Well, not quite that nitty gritty, but algae is indeed the name of the game. GreenFuel has developed a unique bioreactor system that stimulates the marine weed to convert the carbon dioxide from smokestack emissions into clean-burning biodiesel, ethanol, hydrogen, and methane. Just grow the algae, place it in the smokestacks, apply GreenFuel's conversion process, and presto: the emissions are soaked up and transformed into energy.
This is accomplished, meanwhile, without creating substantial additional costs; algae growth is inexpensive, and little fossil fuel power is required beyond the coal already burning beneath the smokestacks.
GreenFuel's process is quick, handy, and can be implemented on a large scale almost immediately. For the time being, this technology really does appear to be the answer. It may not supplant foreign oil entirely, but until the costs of ethanol, oil shale, and fusion decline dramatically, it is an excellent and highly welcome alternative.
Thanks for the article...it is heartening to see algae getting a lot of publicity, something I feel they deserve.

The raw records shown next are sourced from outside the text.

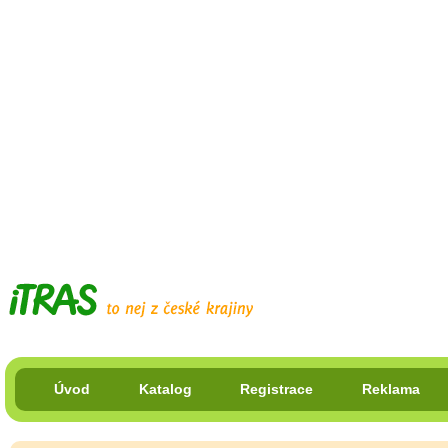
Úvod
Katalog
Registrace
Reklama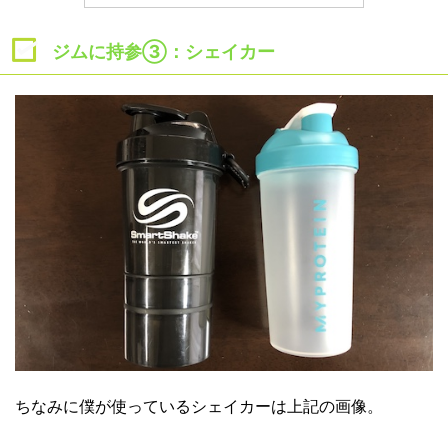
ジムに持参③：シェイカー
ちなみに僕が使っているシェイカーは上記の画像。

I co-ordinate Oilgae.com ( http://www.oilgae.com ), a site that explores use of algae as a feedstock for biodiesel, and I can say with some amount of confidence based on my researches that algae appear to be one of the most qualified candidates for biodiesel production.
While the math certainly appears to favor algae, there are a number of issues to be overcome. These have to do with (1) choosing optimal algal strains, (2) issues faced in cultivation and harvesting (believe me there are some serious bottlenecks here), and (3) cost-effective methods to extract oil and transform it into biodiesel.
So yes, there is still a long way to go before it can be proven with certainty that algal biodiesel can be cost-effective on a large scale, but it is gratifying to see brilliant minds (not to forget VC money) getting into this field. And with institutes like MIT getting into the act, I'm optimistic most of the above-mentioned issues will be overcome.
Time will tell if algae are our future source of energy, but for now, they certainly appear to have many of the qualifications required for the same.
Time will tell if algae are our future source of energy, but for now, they certainly appear to have many of the qualifications required for the same.